*TASK PROMPT:* Search the data for the word "اظهار" and copy every line that contains it.

Saved data entries
⟨

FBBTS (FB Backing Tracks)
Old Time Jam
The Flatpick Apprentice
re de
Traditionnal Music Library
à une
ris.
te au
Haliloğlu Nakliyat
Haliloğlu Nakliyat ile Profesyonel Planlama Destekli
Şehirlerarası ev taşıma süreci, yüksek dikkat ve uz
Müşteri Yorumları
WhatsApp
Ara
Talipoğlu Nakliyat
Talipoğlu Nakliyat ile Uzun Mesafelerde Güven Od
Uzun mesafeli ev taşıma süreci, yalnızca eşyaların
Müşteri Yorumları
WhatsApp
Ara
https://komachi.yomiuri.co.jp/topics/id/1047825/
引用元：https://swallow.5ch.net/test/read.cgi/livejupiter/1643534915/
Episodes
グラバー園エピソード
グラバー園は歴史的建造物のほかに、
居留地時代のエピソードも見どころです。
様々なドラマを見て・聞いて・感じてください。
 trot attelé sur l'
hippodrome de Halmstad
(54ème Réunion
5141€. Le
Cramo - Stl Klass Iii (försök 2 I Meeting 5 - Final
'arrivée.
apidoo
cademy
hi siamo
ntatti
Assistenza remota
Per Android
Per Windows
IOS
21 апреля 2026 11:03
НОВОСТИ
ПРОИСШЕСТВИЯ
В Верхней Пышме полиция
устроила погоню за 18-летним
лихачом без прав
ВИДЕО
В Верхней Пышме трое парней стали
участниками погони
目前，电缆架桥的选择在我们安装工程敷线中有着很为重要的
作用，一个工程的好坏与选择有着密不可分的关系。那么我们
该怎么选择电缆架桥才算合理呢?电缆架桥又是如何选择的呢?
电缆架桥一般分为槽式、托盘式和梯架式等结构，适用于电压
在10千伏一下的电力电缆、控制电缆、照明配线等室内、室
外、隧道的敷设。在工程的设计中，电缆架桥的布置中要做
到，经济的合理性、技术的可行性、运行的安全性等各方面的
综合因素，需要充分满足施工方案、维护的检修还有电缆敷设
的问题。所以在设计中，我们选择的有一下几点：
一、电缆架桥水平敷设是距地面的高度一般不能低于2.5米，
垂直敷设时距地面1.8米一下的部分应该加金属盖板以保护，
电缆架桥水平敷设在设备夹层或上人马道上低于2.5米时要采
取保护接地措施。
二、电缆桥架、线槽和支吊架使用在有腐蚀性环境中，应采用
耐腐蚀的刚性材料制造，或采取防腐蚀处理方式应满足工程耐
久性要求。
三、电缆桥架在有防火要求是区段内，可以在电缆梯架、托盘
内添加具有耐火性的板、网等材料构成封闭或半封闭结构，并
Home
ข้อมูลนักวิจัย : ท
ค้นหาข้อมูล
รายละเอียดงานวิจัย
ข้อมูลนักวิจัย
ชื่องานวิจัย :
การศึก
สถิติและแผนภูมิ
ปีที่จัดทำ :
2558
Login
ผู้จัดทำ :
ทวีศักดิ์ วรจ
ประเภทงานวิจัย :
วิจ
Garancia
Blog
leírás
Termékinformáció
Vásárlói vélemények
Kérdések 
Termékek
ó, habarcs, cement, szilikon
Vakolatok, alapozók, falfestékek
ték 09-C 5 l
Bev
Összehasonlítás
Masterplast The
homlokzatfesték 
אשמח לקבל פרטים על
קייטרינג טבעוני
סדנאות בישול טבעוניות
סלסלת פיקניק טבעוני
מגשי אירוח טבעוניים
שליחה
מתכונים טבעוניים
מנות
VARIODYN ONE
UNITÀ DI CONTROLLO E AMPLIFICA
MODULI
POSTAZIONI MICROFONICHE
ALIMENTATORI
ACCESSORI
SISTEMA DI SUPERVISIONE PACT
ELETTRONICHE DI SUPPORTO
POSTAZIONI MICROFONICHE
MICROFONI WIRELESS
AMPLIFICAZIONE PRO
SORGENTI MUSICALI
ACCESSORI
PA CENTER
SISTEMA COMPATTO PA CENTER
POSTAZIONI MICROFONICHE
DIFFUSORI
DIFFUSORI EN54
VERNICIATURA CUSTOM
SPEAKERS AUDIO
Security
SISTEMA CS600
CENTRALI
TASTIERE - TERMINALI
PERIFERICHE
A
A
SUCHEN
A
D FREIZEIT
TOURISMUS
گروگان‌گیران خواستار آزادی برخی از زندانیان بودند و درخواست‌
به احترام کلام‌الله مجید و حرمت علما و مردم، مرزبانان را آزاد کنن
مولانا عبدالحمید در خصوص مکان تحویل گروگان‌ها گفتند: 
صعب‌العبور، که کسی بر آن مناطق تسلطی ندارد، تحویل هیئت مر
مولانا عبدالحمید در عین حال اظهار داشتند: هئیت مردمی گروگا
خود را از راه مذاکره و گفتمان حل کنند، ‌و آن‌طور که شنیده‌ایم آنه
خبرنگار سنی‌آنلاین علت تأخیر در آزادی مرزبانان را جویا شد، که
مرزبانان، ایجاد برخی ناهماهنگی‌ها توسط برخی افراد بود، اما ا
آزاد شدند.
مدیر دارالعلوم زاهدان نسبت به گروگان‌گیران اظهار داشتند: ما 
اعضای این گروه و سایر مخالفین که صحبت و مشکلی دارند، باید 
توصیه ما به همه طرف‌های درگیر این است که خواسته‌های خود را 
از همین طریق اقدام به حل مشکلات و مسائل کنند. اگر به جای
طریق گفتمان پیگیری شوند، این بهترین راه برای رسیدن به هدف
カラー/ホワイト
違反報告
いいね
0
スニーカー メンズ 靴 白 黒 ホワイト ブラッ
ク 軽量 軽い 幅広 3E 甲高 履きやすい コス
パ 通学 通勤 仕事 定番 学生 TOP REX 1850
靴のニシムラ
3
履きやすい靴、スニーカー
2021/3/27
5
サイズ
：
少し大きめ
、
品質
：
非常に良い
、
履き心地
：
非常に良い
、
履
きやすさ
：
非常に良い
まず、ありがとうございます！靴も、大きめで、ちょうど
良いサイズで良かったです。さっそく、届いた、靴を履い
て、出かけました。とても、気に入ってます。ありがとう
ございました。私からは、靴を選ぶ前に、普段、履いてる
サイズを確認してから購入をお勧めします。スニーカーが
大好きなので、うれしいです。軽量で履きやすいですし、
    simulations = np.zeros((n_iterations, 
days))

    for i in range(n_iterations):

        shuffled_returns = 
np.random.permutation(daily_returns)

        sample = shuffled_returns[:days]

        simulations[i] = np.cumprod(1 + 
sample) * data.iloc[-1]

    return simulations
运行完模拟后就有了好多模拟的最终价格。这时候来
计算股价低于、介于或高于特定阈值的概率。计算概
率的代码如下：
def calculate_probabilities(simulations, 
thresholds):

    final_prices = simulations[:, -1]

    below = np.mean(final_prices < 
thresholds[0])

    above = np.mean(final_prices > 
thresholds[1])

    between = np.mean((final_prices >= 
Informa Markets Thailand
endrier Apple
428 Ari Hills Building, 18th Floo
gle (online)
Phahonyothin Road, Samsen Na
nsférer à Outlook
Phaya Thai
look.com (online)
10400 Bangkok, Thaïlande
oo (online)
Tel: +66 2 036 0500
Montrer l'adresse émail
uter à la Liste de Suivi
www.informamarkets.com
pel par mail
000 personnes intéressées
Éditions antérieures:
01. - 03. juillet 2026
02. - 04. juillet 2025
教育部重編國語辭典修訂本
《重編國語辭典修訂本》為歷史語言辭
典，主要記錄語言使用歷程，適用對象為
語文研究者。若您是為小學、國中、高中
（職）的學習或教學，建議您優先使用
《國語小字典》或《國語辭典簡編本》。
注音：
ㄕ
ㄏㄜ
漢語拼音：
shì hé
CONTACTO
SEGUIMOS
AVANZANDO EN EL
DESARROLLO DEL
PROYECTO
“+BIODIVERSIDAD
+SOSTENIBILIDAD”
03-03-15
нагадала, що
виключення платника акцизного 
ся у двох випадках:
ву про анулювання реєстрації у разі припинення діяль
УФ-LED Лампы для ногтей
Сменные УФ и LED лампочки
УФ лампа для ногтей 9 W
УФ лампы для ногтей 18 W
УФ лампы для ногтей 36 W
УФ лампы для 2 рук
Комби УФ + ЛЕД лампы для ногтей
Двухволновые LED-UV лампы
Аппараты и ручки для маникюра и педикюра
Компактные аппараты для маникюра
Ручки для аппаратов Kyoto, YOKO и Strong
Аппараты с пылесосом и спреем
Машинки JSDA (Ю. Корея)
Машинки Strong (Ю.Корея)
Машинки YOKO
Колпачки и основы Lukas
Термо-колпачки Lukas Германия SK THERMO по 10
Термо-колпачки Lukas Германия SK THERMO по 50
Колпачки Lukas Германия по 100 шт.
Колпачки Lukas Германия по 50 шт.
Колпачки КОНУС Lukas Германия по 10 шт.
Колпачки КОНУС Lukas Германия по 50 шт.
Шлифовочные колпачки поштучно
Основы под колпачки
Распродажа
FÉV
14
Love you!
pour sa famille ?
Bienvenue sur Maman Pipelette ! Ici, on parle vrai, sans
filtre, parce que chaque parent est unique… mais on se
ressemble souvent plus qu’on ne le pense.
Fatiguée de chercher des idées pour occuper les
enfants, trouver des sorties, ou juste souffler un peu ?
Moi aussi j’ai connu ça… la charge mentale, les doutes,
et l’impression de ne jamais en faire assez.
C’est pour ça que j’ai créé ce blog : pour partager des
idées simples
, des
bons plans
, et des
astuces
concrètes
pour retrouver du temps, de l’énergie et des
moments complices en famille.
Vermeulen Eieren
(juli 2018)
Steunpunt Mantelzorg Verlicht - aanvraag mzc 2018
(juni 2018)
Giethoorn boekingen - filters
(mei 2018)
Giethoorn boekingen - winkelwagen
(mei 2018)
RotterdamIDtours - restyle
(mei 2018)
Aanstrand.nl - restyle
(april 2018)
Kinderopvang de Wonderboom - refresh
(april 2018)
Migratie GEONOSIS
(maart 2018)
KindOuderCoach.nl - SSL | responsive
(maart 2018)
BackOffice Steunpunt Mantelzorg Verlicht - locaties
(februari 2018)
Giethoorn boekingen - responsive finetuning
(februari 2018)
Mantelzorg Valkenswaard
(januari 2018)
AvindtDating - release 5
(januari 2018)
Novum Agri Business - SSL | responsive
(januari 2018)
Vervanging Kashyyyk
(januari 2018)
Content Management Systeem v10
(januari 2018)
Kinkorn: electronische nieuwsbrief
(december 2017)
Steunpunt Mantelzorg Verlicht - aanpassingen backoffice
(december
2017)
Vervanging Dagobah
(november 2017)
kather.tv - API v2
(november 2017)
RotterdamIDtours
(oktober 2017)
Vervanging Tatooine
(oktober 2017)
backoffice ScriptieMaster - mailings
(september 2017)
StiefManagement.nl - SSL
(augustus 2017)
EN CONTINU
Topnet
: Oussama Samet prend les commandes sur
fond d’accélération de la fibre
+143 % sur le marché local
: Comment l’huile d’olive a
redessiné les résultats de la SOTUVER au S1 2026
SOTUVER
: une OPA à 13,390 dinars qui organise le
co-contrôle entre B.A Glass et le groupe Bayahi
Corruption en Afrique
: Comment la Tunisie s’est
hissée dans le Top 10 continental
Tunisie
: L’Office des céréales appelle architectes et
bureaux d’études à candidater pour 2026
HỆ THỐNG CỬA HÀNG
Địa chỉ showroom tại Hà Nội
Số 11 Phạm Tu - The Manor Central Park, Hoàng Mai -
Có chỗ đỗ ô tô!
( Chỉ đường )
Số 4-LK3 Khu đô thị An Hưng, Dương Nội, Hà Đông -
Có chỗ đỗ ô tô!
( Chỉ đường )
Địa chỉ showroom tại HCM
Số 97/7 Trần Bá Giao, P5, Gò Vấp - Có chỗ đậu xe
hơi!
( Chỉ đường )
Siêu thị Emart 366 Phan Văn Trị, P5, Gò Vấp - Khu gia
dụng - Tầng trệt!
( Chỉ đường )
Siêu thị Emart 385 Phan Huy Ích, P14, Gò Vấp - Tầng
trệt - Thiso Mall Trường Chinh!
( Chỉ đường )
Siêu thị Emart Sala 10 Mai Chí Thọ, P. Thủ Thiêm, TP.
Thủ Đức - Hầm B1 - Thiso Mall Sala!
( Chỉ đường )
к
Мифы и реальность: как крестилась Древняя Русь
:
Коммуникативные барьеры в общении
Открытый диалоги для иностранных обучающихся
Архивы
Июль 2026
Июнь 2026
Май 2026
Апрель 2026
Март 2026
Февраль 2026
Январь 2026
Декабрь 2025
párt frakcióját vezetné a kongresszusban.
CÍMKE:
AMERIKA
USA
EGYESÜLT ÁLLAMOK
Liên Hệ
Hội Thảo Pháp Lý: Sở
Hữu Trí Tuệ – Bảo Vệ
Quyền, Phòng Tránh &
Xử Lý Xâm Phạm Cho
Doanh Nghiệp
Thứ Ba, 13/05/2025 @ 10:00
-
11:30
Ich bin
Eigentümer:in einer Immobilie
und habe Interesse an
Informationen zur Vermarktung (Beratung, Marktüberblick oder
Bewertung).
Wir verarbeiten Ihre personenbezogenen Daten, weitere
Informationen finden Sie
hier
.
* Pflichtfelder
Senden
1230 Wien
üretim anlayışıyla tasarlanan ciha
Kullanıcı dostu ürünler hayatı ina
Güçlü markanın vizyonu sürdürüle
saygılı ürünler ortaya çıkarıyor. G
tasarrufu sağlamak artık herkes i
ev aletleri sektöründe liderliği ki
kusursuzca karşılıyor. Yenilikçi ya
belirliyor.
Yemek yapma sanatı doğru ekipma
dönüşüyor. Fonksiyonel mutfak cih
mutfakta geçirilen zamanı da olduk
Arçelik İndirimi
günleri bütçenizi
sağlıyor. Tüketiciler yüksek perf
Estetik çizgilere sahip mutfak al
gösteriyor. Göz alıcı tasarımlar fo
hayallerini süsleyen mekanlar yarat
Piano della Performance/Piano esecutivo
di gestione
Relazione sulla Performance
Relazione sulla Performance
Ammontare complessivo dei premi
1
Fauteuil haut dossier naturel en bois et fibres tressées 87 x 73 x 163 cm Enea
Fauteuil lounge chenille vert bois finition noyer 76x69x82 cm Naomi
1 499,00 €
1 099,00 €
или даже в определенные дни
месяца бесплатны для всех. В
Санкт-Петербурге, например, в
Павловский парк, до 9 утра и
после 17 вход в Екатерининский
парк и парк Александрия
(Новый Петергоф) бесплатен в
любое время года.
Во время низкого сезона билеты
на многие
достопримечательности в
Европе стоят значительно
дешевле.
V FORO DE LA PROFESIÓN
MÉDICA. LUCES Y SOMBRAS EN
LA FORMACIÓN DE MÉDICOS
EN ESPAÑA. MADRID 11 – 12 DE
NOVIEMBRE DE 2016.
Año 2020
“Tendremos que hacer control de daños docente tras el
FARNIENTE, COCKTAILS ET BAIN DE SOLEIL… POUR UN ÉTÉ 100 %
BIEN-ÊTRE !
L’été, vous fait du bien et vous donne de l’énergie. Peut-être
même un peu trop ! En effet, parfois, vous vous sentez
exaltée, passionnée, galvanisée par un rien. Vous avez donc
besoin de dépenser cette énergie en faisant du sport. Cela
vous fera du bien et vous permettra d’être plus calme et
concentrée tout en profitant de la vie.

⟩

*RESPONSE TO THE EXERCISE:*
مولانا عبدالحمید در عین حال اظهار داشتند: هئیت مردمی گروگا
مدیر دارالعلوم زاهدان نسبت به گروگان‌گیران اظهار داشتند: ما 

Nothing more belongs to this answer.